Uma mulher francesa, identificada como Chantal Etiennette, de 73 anos, foi encontrada morta dentro de uma mala e com o corpo queimado, no bairro de Manaíra, em João Pessoa, na última terça-feira (10).
Segundo a Polícia Civil, o principal suspeito pelo assassinato é o companheiro brasileiro da vítima, Altamiro Rocha, que também foi encontrado morto dois dias depois, na quinta-feira (12), no bairro João Agripino.
De acordo com as investigações, o crime ocorreu após um desentendimento entre o casal. Testemunhas relataram que houve uma discussão semanas antes do fato, embora, segundo os levantamentos, as brigas não fossem constantes.
A polícia ainda informou que o responsável por incendiar o corpo da francesa seria, na verdade, um morador de rua que teria recebido uma quantidade de drogas para atear fogo no corpo. O suspeito ainda não foi localizado.
Conforme apuração policial, o suspeito do feminicídio, natural do Rio Grande do Sul, mantinha um relacionamento com a vítima desde o período da pandemia, ocasião em que os dois se aproximaram e passaram a conviver.
Também foi constatado que o investigado fazia uso de drogas, situação que gerava conflitos na relação.
A principal linha de investigação em relação a morte do namorado da vítima, aponta para a possível participação de integrantes de uma organização criminosa.
A suspeita é de que o crime tenha ocorrido em razão da repercussão do feminicídio e da intensificação da presença policial na região. Até o momento, não houve prisões relacionadas a esse segundo homicídio.

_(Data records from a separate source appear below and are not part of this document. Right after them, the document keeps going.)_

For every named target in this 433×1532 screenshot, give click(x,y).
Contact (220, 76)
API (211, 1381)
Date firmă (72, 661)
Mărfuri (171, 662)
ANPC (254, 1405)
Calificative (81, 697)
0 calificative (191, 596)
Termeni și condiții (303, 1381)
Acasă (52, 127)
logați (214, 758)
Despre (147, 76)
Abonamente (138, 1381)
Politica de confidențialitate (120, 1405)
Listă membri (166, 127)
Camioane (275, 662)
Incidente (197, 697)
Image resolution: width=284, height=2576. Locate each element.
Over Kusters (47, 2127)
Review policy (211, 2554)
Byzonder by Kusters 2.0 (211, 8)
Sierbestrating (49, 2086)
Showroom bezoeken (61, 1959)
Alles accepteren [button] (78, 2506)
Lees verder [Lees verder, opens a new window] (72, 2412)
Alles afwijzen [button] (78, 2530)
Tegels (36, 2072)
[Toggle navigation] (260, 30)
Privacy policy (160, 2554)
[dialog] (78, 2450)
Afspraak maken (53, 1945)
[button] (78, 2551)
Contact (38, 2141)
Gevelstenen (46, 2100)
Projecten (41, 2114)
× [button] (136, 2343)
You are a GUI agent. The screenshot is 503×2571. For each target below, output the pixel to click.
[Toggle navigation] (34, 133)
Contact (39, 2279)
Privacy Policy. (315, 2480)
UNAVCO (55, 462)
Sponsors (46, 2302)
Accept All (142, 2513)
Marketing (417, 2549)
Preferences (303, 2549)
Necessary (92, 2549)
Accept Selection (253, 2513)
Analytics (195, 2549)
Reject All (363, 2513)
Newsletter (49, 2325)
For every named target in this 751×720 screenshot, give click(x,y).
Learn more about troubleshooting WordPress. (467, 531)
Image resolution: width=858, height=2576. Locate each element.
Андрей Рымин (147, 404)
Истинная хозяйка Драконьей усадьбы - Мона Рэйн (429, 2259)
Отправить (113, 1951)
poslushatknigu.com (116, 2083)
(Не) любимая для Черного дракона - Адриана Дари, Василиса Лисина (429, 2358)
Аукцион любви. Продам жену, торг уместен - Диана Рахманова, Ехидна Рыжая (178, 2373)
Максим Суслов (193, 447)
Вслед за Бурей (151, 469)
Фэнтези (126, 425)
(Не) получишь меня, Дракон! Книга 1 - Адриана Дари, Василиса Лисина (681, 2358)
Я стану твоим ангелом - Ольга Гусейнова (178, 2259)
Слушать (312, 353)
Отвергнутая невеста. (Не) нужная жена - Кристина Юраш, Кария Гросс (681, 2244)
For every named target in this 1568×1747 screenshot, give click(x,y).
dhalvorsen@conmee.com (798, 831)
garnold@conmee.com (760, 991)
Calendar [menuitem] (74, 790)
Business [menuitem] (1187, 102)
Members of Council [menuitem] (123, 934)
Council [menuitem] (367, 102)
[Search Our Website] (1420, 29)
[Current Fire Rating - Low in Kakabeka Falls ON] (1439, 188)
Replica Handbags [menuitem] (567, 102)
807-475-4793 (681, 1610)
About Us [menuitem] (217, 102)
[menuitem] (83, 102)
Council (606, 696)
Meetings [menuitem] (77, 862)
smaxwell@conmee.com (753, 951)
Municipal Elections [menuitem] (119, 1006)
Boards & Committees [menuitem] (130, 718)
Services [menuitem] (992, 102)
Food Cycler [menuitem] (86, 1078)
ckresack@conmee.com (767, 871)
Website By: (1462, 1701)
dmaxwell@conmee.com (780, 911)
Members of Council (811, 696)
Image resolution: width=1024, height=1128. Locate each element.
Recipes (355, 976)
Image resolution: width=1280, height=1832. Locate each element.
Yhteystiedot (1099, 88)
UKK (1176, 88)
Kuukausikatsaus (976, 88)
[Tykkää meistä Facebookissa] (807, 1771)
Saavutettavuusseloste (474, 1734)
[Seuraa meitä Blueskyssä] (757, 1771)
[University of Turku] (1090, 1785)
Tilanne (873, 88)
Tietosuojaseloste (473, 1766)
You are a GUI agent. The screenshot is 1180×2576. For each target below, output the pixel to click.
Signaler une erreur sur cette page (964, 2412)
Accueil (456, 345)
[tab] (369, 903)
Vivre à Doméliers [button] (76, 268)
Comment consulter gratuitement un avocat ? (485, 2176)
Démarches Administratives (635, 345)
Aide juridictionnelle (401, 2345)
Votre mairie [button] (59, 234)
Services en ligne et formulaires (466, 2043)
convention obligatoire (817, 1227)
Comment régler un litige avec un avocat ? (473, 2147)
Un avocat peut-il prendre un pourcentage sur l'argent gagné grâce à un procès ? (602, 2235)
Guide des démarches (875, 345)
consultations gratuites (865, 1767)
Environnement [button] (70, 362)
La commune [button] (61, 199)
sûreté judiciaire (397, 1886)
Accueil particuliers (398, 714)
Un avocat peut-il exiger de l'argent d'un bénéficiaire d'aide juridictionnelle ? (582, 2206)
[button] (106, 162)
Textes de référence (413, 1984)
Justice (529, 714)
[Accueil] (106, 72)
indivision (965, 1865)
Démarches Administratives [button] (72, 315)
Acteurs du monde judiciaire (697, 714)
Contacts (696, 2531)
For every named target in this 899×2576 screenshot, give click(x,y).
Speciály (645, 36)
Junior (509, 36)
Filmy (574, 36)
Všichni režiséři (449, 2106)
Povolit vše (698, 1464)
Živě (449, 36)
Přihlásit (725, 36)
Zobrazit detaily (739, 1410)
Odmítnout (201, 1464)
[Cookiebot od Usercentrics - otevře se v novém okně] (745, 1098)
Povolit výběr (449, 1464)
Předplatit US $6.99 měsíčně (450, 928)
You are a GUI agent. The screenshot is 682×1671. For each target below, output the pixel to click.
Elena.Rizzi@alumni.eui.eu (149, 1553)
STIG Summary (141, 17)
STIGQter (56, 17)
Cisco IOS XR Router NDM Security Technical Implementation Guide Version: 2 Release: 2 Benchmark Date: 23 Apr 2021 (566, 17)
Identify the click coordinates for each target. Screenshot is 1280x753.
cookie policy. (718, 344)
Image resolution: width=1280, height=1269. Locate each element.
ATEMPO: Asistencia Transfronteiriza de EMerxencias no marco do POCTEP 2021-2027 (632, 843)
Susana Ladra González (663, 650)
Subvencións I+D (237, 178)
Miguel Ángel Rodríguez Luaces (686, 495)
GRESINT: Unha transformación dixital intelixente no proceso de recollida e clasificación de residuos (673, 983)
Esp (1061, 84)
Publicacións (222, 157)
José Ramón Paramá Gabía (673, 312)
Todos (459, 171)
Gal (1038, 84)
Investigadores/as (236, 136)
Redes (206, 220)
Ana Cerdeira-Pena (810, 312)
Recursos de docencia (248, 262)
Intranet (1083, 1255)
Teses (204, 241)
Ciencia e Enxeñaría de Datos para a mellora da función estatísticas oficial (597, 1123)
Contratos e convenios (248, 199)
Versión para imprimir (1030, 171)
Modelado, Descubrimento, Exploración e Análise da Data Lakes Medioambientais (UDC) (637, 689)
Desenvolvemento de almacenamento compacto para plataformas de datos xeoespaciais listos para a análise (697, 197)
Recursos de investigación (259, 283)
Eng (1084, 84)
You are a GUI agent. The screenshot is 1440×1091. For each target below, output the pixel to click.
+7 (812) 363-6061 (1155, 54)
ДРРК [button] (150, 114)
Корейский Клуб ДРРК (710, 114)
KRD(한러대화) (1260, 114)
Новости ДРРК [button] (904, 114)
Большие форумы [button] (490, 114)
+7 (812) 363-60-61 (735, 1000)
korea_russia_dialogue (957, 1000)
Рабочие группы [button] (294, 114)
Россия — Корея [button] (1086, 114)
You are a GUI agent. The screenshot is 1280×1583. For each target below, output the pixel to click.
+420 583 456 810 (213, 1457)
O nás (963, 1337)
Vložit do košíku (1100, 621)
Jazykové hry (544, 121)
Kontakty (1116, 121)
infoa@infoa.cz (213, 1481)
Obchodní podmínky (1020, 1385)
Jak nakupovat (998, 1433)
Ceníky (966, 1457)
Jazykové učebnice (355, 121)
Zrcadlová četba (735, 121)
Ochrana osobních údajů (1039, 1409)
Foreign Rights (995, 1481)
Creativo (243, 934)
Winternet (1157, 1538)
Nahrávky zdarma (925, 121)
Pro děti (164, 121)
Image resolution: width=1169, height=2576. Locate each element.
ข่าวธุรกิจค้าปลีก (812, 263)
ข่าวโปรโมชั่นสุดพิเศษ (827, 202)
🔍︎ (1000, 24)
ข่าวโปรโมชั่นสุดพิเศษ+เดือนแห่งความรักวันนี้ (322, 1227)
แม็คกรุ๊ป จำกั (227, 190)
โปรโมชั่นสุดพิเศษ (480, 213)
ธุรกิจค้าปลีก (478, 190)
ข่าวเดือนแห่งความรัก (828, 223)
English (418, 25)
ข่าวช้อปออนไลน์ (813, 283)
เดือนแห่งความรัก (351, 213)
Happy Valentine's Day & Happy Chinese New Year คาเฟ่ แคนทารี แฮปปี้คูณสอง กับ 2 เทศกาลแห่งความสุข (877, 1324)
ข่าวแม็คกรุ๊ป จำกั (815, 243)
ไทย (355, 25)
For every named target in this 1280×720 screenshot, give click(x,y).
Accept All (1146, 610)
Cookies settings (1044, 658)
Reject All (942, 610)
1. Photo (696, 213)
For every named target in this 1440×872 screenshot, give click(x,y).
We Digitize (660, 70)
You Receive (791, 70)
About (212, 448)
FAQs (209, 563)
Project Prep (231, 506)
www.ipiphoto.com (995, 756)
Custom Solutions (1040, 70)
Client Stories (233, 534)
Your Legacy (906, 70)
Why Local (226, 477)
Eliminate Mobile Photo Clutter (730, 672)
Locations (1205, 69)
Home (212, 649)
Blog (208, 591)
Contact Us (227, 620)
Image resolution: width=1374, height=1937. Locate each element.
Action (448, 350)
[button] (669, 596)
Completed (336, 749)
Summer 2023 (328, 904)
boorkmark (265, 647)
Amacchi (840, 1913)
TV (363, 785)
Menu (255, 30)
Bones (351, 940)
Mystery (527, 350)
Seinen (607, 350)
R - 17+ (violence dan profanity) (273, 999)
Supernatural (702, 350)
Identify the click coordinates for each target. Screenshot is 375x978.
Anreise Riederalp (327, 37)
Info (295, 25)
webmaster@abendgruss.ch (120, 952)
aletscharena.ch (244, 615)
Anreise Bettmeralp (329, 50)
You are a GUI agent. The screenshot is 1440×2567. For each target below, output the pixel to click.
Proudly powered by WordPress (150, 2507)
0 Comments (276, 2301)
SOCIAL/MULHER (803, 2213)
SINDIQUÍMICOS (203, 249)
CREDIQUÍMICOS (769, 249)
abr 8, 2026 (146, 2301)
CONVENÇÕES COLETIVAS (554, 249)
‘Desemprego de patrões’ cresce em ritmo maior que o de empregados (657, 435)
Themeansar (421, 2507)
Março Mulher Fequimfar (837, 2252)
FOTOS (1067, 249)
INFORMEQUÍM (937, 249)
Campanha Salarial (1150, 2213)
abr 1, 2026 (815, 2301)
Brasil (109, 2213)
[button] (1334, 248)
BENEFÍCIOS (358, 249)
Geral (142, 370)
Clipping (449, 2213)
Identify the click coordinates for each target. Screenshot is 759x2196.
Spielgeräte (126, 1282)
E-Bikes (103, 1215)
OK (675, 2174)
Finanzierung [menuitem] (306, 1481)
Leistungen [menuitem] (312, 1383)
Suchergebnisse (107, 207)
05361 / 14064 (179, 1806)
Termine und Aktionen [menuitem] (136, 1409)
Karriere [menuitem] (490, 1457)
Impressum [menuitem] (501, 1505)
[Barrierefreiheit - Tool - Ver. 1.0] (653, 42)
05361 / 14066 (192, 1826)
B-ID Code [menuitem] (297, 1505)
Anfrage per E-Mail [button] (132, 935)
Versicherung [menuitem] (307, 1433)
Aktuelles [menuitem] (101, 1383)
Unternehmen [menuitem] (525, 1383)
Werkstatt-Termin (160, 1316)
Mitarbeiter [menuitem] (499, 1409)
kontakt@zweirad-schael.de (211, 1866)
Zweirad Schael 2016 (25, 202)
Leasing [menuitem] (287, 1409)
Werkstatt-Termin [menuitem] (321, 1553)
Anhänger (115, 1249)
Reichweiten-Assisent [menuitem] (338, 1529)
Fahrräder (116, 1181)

Embora o feminicídio esteja esclarecido, a Polícia Civil mantém inquérito em andamento para apurar as circunstâncias da morte do suspeito. Paralelamente, diligências seguem sendo realizadas para localizar o indivíduo responsável por incendiar o corpo da vítima.
A Polícia Civil também adotará medidas para localização de familiares da vítima no exterior, por meio de contato com o consulado francês no Brasil. No caso do suspeito, caso não sejam localizados parentes na Paraíba, a Polícia Civil do Rio Grande do Sul será acionada para auxiliar na identificação de familiares.